-- Exercise inputs follows --
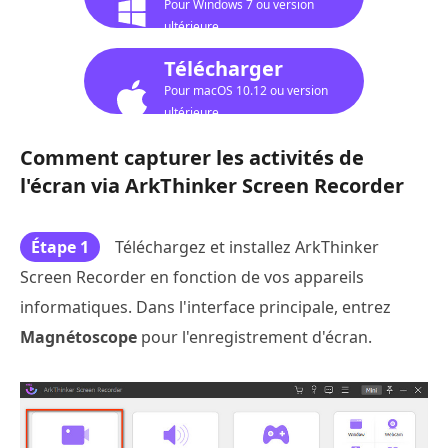
Pour Windows 7 ou version
ultérieure
Télécharger
Pour macOS 10.12 ou version
ultérieure
Comment capturer les activités de
l'écran via ArkThinker Screen Recorder
Étape 1
Téléchargez et installez ArkThinker
Screen Recorder en fonction de vos appareils
informatiques. Dans l'interface principale, entrez
Magnétoscope
pour l'enregistrement d'écran.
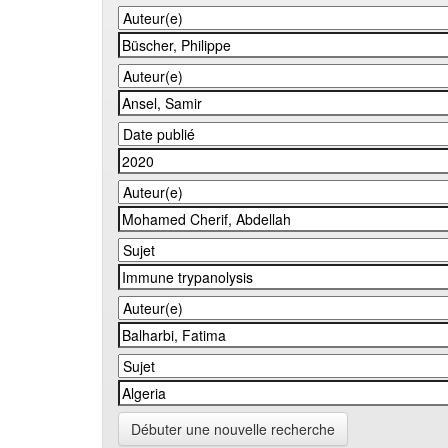
Débuter une nouvelle recherche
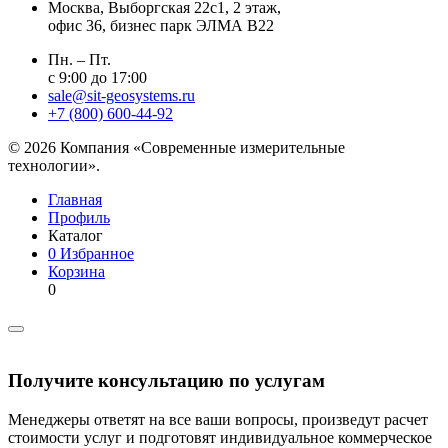
Москва
, Выборгская 22с1, 2 этаж,
офис 36, бизнес парк ЭЛМА В22
Пн. – Пт.
с 9:00 до 17:00
sale@sit-geosystems.ru
+7 (800) 600-44-92
© 2026 Компания «Современные измерительные
технологии».
Главная
Профиль
Каталог
0
Избранное
Корзина
0
Получите консультацию по услугам
Менеджеры ответят на все ваши вопросы, произведут расчет
стоимости услуг и подготовят индивидуальное коммерческое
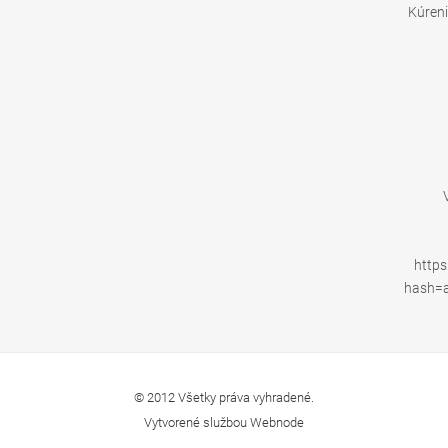
Kúreni
https
hash=
© 2012 Všetky práva vyhradené.
Vytvorené službou
Webnode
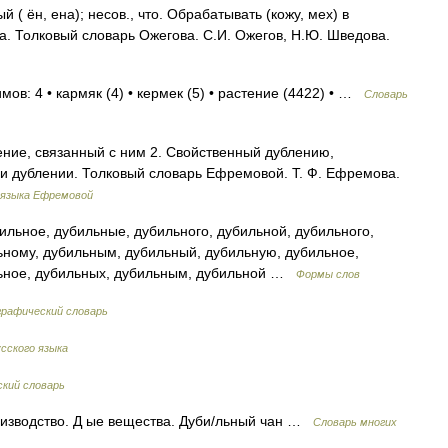
( ён, ена); несов., что. Обрабатывать (кожу, мех) в
. Толковый словарь Ожегова. С.И. Ожегов, Н.Ю. Шведова.
мов: 4 • кармяк (4) • кермек (5) • растение (4422) • …
Словарь
ление, связанный с ним 2. Свойственный дублению,
и дублении. Толковый словарь Ефремовой. Т. Ф. Ефремова.
 языка Ефремовой
льное, дубильные, дубильного, дубильной, дубильного,
ьному, дубильным, дубильный, дубильную, дубильное,
льное, дубильных, дубильным, дубильной …
Формы слов
графический словарь
сского языка
ский словарь
роизводство. Д ые вещества. Дуби/льный чан …
Словарь многих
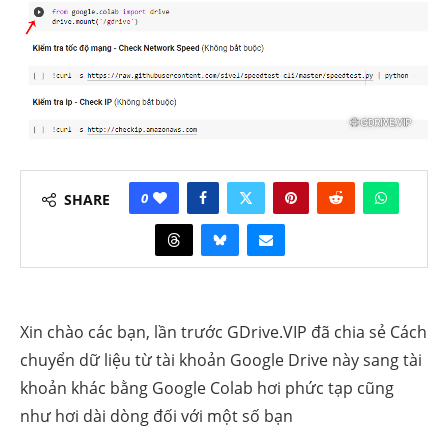
0
SHARE
Xin chào các bạn, lần trước GDrive.VIP đã chia sẻ Cách
chuyển dữ liệu từ tài khoản Google Drive này sang tài
khoản khác bằng Google Colab hơi phức tạp cũng
như hơi dài dòng đối với một số bạn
-- Exercise inputs concluded --
* Task item *
When you copy the listing, keep every line exactly as it is but leave out all images.

* Solution for this problem *
Pour Windows 7 ou version
ultérieure
Télécharger
Pour macOS 10.12 ou version
ultérieure
Comment capturer les activités de
l'écran via ArkThinker Screen Recorder
Étape 1
Téléchargez et installez ArkThinker
Screen Recorder en fonction de vos appareils
informatiques. Dans l'interface principale, entrez
Magnétoscope
pour l'enregistrement d'écran.
Débuter une nouvelle recherche
Москва
, Выборгская 22с1, 2 этаж,
офис 36, бизнес парк ЭЛМА В22
Пн. – Пт.
с 9:00 до 17:00
sale@sit-geosystems.ru
+7 (800) 600-44-92
© 2026 Компания «Современные измерительные
технологии».
Главная
Профиль
Каталог
0
Избранное
Корзина
0
Получите консультацию по услугам
Менеджеры ответят на все ваши вопросы, произведут расчет
стоимости услуг и подготовят индивидуальное коммерческое
Kúreni
https
hash=
© 2012 Všetky práva vyhradené.
Vytvorené službou
Webnode
( ён, ена); несов., что. Обрабатывать (кожу, мех) в
. Толковый словарь Ожегова. С.И. Ожегов, Н.Ю. Шведова.
мов: 4 • кармяк (4) • кермек (5) • растение (4422) • …
Словарь
ление, связанный с ним 2. Свойственный дублению,
и дублении. Толковый словарь Ефремовой. Т. Ф. Ефремова.
 языка Ефремовой
льное, дубильные, дубильного, дубильной, дубильного,
ьному, дубильным, дубильный, дубильную, дубильное,
льное, дубильных, дубильным, дубильной …
Формы слов
графический словарь
сского языка
ский словарь
роизводство. Д ые вещества. Дуби/льный чан …
Словарь многих
0
SHARE
Xin chào các bạn, lần trước GDrive.VIP đã chia sẻ Cách
chuyển dữ liệu từ tài khoản Google Drive này sang tài
khoản khác bằng Google Colab hơi phức tạp cũng
như hơi dài dòng đối với một số bạn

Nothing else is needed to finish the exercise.